*** Material for this exercise Section Begins ***

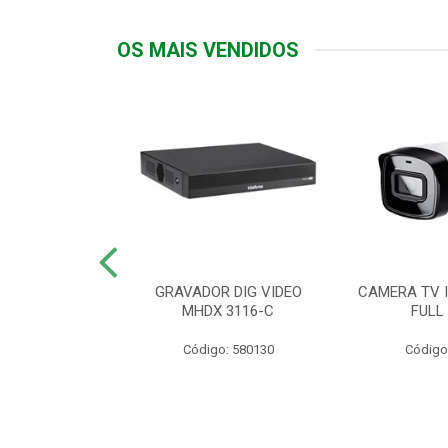
OS MAIS VENDIDOS
TTIV 600VA-
GRAVADOR DIG VIDEO
CAMERA TV I
20V
MHDX 3116-C
FULL
: 822200
Código: 580130
Código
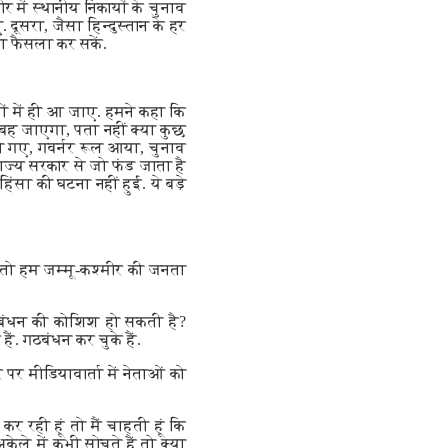
 में स्थानीय निकायों के चुनाव
ूसरा, जैसा हिन्दुस्तान के हर
पना फैसला कर सकें.
थों में ही आ जाए. हमने कहा कि
ून बह जाएगा, पता नहीं क्या कुछ
ो गए, गवर्नर रूल आया, चुनाव
राज्य सरकार से जो फंड जाता है
िंसा की घटना नहीं हुई. ये बड़े
 तो हम जम्मू-कश्मीर की जनता
ठबंधन की कोशिश हो सकती है?
हैं. गठबंधन कर चुके हैं.
र मीडियावार्ता में नेताओं को
र रही हूं तो मैं चाहती हूं कि
केले में कभी सोचते हैं तो क्या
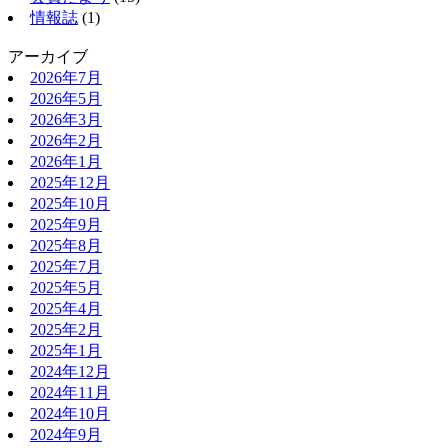
情報誌
(1)
アーカイブ
2026年7月
2026年5月
2026年3月
2026年2月
2026年1月
2025年12月
2025年10月
2025年9月
2025年8月
2025年7月
2025年5月
2025年4月
2025年2月
2025年1月
2024年12月
2024年11月
2024年10月
2024年9月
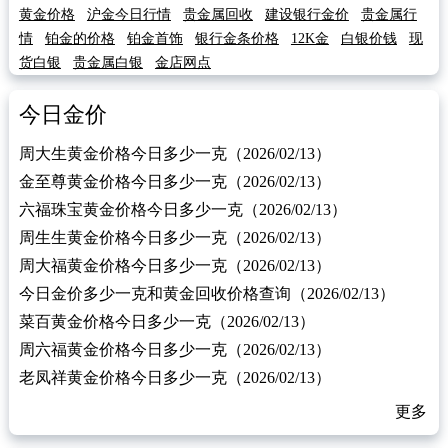
黄金价格
沪金今日行情
贵金属回收
建设银行金价
贵金属行
情
铂金的价格
铂金首饰
银行金条价格
12K金
白银价钱
现
货白银
贵金属白银
金店网点
今日金价
周大生黄金价格今日多少一克（2026/02/13）
金至尊黄金价格今日多少一克（2026/02/13）
六福珠宝黄金价格今日多少一克（2026/02/13）
周生生黄金价格今日多少一克（2026/02/13）
周大福黄金价格今日多少一克（2026/02/13）
今日金价多少一克和黄金回收价格查询（2026/02/13）
菜百黄金价格今日多少一克（2026/02/13）
周六福黄金价格今日多少一克（2026/02/13）
老凤祥黄金价格今日多少一克（2026/02/13）
更多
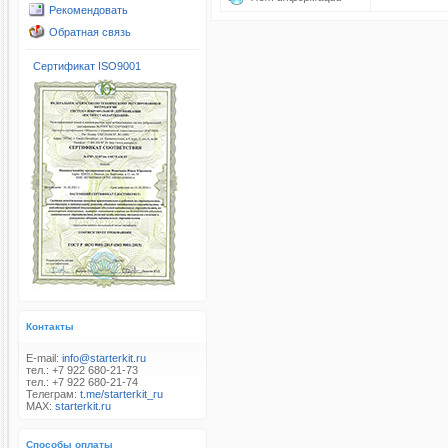
Рекомендовать
Обратная связь
Сертификат ISO9001
Контакты
E-mail:
info@starterkit.ru
тел.: +7 922 680-21-73
тел.: +7 922 680-21-74
Телеграм:
t.me/starterkit_ru
MAX:
starterkit.ru
Способы оплаты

*** Material for this exercise Section Ends ***

Give the records above again in full and exactly, but exclude every picture.

OS MAIS VENDIDOS
TTIV 600VA-
GRAVADOR DIG VIDEO
CAMERA TV I
20V
MHDX 3116-C
FULL
: 822200
Código: 580130
Código
 में स्थानीय निकायों के चुनाव
ूसरा, जैसा हिन्दुस्तान के हर
पना फैसला कर सकें.
थों में ही आ जाए. हमने कहा कि
ून बह जाएगा, पता नहीं क्या कुछ
ो गए, गवर्नर रूल आया, चुनाव
राज्य सरकार से जो फंड जाता है
िंसा की घटना नहीं हुई. ये बड़े
 तो हम जम्मू-कश्मीर की जनता
ठबंधन की कोशिश हो सकती है?
हैं. गठबंधन कर चुके हैं.
र मीडियावार्ता में नेताओं को
र रही हूं तो मैं चाहती हूं कि
केले में कभी सोचते हैं तो क्या
情報誌
(1)
アーカイブ
2026年7月
2026年5月
2026年3月
2026年2月
2026年1月
2025年12月
2025年10月
2025年9月
2025年8月
2025年7月
2025年5月
2025年4月
2025年2月
2025年1月
2024年12月
2024年11月
2024年10月
2024年9月
黄金价格
沪金今日行情
贵金属回收
建设银行金价
贵金属行
情
铂金的价格
铂金首饰
银行金条价格
12K金
白银价钱
现
货白银
贵金属白银
金店网点
今日金价
周大生黄金价格今日多少一克（2026/02/13）
金至尊黄金价格今日多少一克（2026/02/13）
六福珠宝黄金价格今日多少一克（2026/02/13）
周生生黄金价格今日多少一克（2026/02/13）
周大福黄金价格今日多少一克（2026/02/13）
今日金价多少一克和黄金回收价格查询（2026/02/13）
菜百黄金价格今日多少一克（2026/02/13）
周六福黄金价格今日多少一克（2026/02/13）
老凤祥黄金价格今日多少一克（2026/02/13）
更多
Рекомендовать
Обратная связь
Сертификат ISO9001
Контакты
E-mail:
info@starterkit.ru
тел.: +7 922 680-21-73
тел.: +7 922 680-21-74
Телеграм:
t.me/starterkit_ru
MAX:
starterkit.ru
Способы оплаты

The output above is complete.